Rédaction : Esengo Badi
L’armée burkinabè a annoncé avoir mené avec succès une vaste opération militaire ayant conduit à la mort de l’un des principaux chefs des groupes armés opérant dans le pays. Les autorités y voient une avancée significative dans la lutte en cours contre le terrorisme.
Selon un communiqué officiel, des forces spéciales, appuyées par d’autres unités de l’armée, ont neutralisé Tal Borima, également connu sous le nom d’Abdoul Barli, ainsi que ses gardes du corps et plusieurs combattants qui l’accompagnaient.
L’opération s’inscrivait dans le cadre d’une campagne militaire d’envergure baptisée « Woner Piba », une expression locale signifiant « écraser l’ennemi ». Cette campagne vise des positions de groupes armés actifs dans plusieurs régions du Burkina Faso.
Le pays est confronté depuis plus d’une décennie à une insécurité persistante marquée par des attaques armées récurrentes. D’après des estimations d’organisations de défense des droits humains, les violences ont causé la mort de plus de 5 000 civils et militaires, tandis que des centaines de milliers de personnes ont été contraintes de fuir leurs zones d’origine.
Malgré l’intensification des opérations militaires et le recours à des volontaires locaux, les groupes armés continuent de mener des attaques dans différentes parties du territoire, soulignant la complexité et la durée de cette lutte.

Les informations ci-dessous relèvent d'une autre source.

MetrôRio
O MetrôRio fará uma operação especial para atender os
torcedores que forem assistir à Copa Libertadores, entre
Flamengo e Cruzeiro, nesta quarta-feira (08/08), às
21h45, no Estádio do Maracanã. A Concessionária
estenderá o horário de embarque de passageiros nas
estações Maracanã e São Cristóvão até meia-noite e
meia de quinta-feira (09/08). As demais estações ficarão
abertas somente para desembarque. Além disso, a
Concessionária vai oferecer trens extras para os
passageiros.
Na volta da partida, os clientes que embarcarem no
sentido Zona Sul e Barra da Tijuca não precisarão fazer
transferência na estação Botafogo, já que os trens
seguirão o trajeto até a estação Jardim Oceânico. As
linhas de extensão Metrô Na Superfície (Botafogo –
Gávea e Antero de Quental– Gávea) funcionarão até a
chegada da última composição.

Des observateurs estiment que la mort de Tal Borima constitue un revers symbolique pour ces groupes, sans pour autant mettre un terme définitif à leur menace, ces organisations ayant démontré par le passé leur capacité à se reconstituer rapidement. L’armée, de son côté, considère cette opération comme la preuve de sa capacité à frapper des cibles de haut niveau.